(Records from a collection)
══════════════════════════════
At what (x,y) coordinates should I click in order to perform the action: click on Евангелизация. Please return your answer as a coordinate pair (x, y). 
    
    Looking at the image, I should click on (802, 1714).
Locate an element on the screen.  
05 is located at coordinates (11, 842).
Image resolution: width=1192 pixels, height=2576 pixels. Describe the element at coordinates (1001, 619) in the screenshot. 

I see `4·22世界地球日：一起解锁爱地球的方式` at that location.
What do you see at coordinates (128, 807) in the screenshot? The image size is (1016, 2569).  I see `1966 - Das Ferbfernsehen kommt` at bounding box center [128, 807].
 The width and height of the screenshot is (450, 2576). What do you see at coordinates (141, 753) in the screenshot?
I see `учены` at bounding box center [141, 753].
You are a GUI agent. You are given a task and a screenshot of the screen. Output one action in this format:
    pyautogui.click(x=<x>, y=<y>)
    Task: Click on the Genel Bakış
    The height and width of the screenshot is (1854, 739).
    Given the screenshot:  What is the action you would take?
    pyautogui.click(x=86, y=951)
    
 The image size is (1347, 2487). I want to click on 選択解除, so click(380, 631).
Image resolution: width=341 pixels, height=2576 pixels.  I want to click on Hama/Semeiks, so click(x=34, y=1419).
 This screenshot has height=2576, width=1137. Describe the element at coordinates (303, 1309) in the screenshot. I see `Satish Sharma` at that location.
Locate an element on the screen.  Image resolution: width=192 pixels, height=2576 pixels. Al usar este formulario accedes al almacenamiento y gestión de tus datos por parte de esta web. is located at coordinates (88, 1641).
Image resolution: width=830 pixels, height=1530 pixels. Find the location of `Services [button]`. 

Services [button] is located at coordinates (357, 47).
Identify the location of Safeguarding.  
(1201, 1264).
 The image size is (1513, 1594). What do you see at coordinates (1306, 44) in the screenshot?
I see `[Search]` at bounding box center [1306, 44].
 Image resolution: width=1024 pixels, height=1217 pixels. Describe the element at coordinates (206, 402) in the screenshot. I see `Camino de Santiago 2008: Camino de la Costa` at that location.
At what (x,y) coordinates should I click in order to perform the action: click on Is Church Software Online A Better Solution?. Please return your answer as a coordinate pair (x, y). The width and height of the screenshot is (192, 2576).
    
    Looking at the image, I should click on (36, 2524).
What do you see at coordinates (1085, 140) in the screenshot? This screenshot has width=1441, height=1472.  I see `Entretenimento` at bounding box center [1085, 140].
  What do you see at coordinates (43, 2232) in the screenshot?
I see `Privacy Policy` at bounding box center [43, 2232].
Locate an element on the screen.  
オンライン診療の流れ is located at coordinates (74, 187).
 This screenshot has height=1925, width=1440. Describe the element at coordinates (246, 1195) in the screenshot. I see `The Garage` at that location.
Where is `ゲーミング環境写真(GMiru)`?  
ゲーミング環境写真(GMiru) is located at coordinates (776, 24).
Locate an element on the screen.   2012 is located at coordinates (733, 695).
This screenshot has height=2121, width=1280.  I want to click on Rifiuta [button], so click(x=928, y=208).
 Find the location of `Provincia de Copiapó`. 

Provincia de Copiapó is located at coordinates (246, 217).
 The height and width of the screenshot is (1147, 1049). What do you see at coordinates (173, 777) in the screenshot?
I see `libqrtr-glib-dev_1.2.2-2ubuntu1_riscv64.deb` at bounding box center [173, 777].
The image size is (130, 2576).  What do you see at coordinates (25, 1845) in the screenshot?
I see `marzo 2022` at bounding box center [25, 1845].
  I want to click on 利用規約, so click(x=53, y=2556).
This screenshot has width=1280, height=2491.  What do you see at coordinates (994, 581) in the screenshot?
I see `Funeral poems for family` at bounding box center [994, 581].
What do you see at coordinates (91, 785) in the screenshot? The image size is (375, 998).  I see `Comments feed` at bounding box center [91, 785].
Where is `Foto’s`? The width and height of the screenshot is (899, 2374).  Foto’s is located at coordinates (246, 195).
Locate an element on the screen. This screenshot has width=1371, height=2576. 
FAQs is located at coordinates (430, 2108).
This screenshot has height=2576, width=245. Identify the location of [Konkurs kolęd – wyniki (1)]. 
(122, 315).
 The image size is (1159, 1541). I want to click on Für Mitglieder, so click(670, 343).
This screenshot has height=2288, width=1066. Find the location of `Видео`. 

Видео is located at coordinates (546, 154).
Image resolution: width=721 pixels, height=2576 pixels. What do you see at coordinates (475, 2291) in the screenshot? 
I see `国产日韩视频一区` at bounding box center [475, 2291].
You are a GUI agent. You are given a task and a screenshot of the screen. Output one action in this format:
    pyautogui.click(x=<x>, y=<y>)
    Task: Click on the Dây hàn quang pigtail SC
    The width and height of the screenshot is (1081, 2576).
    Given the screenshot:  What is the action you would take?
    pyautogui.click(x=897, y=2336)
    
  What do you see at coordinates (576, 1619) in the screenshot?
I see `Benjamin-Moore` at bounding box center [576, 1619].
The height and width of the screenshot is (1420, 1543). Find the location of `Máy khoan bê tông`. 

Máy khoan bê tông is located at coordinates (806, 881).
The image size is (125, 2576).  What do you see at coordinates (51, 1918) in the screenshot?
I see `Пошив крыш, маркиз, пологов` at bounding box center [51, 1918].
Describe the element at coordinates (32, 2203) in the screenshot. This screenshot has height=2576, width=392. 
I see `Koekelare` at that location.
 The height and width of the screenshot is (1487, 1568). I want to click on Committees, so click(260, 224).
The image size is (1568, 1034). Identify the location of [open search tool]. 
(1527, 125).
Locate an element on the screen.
══════════════════════════════
* _Aim of the exercise_: Starting at the first entry and ending at the last, reproduce each one exactly.

* _Solution for this problem_:
At what (x,y) coordinates should I click in order to perform the action: click on Евангелизация. Please return your answer as a coordinate pair (x, y). 
    
    Looking at the image, I should click on (802, 1714).
Locate an element on the screen.  
05 is located at coordinates (11, 842).
Image resolution: width=1192 pixels, height=2576 pixels. Describe the element at coordinates (1001, 619) in the screenshot. 

I see `4·22世界地球日：一起解锁爱地球的方式` at that location.
What do you see at coordinates (128, 807) in the screenshot? The image size is (1016, 2569).  I see `1966 - Das Ferbfernsehen kommt` at bounding box center [128, 807].
 The width and height of the screenshot is (450, 2576). What do you see at coordinates (141, 753) in the screenshot?
I see `учены` at bounding box center [141, 753].
You are a GUI agent. You are given a task and a screenshot of the screen. Output one action in this format:
    pyautogui.click(x=<x>, y=<y>)
    Task: Click on the Genel Bakış
    The height and width of the screenshot is (1854, 739).
    Given the screenshot:  What is the action you would take?
    pyautogui.click(x=86, y=951)
    
 The image size is (1347, 2487). I want to click on 選択解除, so click(380, 631).
Image resolution: width=341 pixels, height=2576 pixels.  I want to click on Hama/Semeiks, so click(x=34, y=1419).
 This screenshot has height=2576, width=1137. Describe the element at coordinates (303, 1309) in the screenshot. I see `Satish Sharma` at that location.
Locate an element on the screen.  Image resolution: width=192 pixels, height=2576 pixels. Al usar este formulario accedes al almacenamiento y gestión de tus datos por parte de esta web. is located at coordinates (88, 1641).
Image resolution: width=830 pixels, height=1530 pixels. Find the location of `Services [button]`. 

Services [button] is located at coordinates (357, 47).
Identify the location of Safeguarding.  
(1201, 1264).
 The image size is (1513, 1594). What do you see at coordinates (1306, 44) in the screenshot?
I see `[Search]` at bounding box center [1306, 44].
 Image resolution: width=1024 pixels, height=1217 pixels. Describe the element at coordinates (206, 402) in the screenshot. I see `Camino de Santiago 2008: Camino de la Costa` at that location.
At what (x,y) coordinates should I click in order to perform the action: click on Is Church Software Online A Better Solution?. Please return your answer as a coordinate pair (x, y). The width and height of the screenshot is (192, 2576).
    
    Looking at the image, I should click on (36, 2524).
What do you see at coordinates (1085, 140) in the screenshot? This screenshot has width=1441, height=1472.  I see `Entretenimento` at bounding box center [1085, 140].
  What do you see at coordinates (43, 2232) in the screenshot?
I see `Privacy Policy` at bounding box center [43, 2232].
Locate an element on the screen.  
オンライン診療の流れ is located at coordinates (74, 187).
 This screenshot has height=1925, width=1440. Describe the element at coordinates (246, 1195) in the screenshot. I see `The Garage` at that location.
Where is `ゲーミング環境写真(GMiru)`?  
ゲーミング環境写真(GMiru) is located at coordinates (776, 24).
Locate an element on the screen.   2012 is located at coordinates (733, 695).
This screenshot has height=2121, width=1280.  I want to click on Rifiuta [button], so click(x=928, y=208).
 Find the location of `Provincia de Copiapó`. 

Provincia de Copiapó is located at coordinates (246, 217).
 The height and width of the screenshot is (1147, 1049). What do you see at coordinates (173, 777) in the screenshot?
I see `libqrtr-glib-dev_1.2.2-2ubuntu1_riscv64.deb` at bounding box center [173, 777].
The image size is (130, 2576).  What do you see at coordinates (25, 1845) in the screenshot?
I see `marzo 2022` at bounding box center [25, 1845].
  I want to click on 利用規約, so click(x=53, y=2556).
This screenshot has width=1280, height=2491.  What do you see at coordinates (994, 581) in the screenshot?
I see `Funeral poems for family` at bounding box center [994, 581].
What do you see at coordinates (91, 785) in the screenshot? The image size is (375, 998).  I see `Comments feed` at bounding box center [91, 785].
Where is `Foto’s`? The width and height of the screenshot is (899, 2374).  Foto’s is located at coordinates (246, 195).
Locate an element on the screen. This screenshot has width=1371, height=2576. 
FAQs is located at coordinates (430, 2108).
This screenshot has height=2576, width=245. Identify the location of [Konkurs kolęd – wyniki (1)]. 
(122, 315).
 The image size is (1159, 1541). I want to click on Für Mitglieder, so click(670, 343).
This screenshot has height=2288, width=1066. Find the location of `Видео`. 

Видео is located at coordinates (546, 154).
Image resolution: width=721 pixels, height=2576 pixels. What do you see at coordinates (475, 2291) in the screenshot? 
I see `国产日韩视频一区` at bounding box center [475, 2291].
You are a GUI agent. You are given a task and a screenshot of the screen. Output one action in this format:
    pyautogui.click(x=<x>, y=<y>)
    Task: Click on the Dây hàn quang pigtail SC
    The width and height of the screenshot is (1081, 2576).
    Given the screenshot:  What is the action you would take?
    pyautogui.click(x=897, y=2336)
    
  What do you see at coordinates (576, 1619) in the screenshot?
I see `Benjamin-Moore` at bounding box center [576, 1619].
The height and width of the screenshot is (1420, 1543). Find the location of `Máy khoan bê tông`. 

Máy khoan bê tông is located at coordinates (806, 881).
The image size is (125, 2576).  What do you see at coordinates (51, 1918) in the screenshot?
I see `Пошив крыш, маркиз, пологов` at bounding box center [51, 1918].
Describe the element at coordinates (32, 2203) in the screenshot. This screenshot has height=2576, width=392. 
I see `Koekelare` at that location.
 The height and width of the screenshot is (1487, 1568). I want to click on Committees, so click(260, 224).
The image size is (1568, 1034). Identify the location of [open search tool]. 
(1527, 125).
Locate an element on the screen.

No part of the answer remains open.